• **Stored data entries**
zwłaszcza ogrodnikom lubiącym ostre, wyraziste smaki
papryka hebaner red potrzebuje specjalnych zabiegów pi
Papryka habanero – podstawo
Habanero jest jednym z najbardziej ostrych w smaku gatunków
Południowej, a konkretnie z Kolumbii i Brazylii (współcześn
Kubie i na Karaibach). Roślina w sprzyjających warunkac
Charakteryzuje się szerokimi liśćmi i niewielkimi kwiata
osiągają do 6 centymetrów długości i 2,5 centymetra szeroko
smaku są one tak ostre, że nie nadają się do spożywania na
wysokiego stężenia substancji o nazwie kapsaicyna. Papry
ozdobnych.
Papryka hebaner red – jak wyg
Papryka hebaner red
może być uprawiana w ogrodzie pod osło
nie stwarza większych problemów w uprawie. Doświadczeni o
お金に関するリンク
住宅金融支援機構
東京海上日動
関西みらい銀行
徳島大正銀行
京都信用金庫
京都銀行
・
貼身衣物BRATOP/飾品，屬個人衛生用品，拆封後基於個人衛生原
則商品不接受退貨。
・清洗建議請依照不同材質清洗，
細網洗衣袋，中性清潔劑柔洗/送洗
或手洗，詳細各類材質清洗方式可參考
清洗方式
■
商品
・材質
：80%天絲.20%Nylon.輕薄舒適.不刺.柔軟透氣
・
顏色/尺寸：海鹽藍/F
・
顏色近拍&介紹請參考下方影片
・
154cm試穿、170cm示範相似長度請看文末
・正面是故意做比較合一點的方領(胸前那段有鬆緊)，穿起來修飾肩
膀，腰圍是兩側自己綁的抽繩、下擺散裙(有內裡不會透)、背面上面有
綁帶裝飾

• **What needs to be done**
Reproduce every line above. Keep it exact.

• **The completed task**
zwłaszcza ogrodnikom lubiącym ostre, wyraziste smaki
papryka hebaner red potrzebuje specjalnych zabiegów pi
Papryka habanero – podstawo
Habanero jest jednym z najbardziej ostrych w smaku gatunków
Południowej, a konkretnie z Kolumbii i Brazylii (współcześn
Kubie i na Karaibach). Roślina w sprzyjających warunkac
Charakteryzuje się szerokimi liśćmi i niewielkimi kwiata
osiągają do 6 centymetrów długości i 2,5 centymetra szeroko
smaku są one tak ostre, że nie nadają się do spożywania na
wysokiego stężenia substancji o nazwie kapsaicyna. Papry
ozdobnych.
Papryka hebaner red – jak wyg
Papryka hebaner red
może być uprawiana w ogrodzie pod osło
nie stwarza większych problemów w uprawie. Doświadczeni o
お金に関するリンク
住宅金融支援機構
東京海上日動
関西みらい銀行
徳島大正銀行
京都信用金庫
京都銀行
・
貼身衣物BRATOP/飾品，屬個人衛生用品，拆封後基於個人衛生原
則商品不接受退貨。
・清洗建議請依照不同材質清洗，
細網洗衣袋，中性清潔劑柔洗/送洗
或手洗，詳細各類材質清洗方式可參考
清洗方式
■
商品
・材質
：80%天絲.20%Nylon.輕薄舒適.不刺.柔軟透氣
・
顏色/尺寸：海鹽藍/F
・
顏色近拍&介紹請參考下方影片
・
154cm試穿、170cm示範相似長度請看文末
・正面是故意做比較合一點的方領(胸前那段有鬆緊)，穿起來修飾肩
膀，腰圍是兩側自己綁的抽繩、下擺散裙(有內裡不會透)、背面上面有
綁帶裝飾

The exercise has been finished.